- **Requirement**
Check every line below for the string "easy", and copy the lines that contain it.

════════════════════

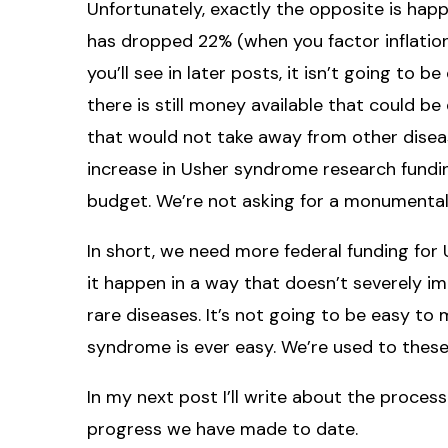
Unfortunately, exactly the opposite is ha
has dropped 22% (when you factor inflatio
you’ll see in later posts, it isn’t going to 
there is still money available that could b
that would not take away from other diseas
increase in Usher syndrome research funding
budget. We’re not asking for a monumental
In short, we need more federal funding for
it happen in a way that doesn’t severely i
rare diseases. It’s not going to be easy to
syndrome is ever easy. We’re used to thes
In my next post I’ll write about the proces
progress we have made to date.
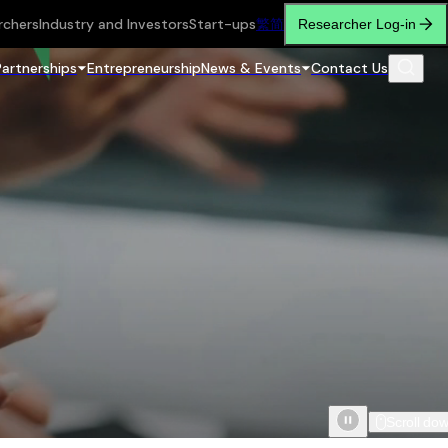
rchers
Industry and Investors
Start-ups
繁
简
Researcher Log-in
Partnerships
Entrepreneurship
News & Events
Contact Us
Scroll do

════════════════════

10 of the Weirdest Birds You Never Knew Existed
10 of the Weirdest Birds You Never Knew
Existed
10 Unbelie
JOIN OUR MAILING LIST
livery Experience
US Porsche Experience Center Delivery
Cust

════════════════════

- **Reply to the exercise**
rare diseases. It’s not going to be easy to
syndrome is ever easy. We’re used to thes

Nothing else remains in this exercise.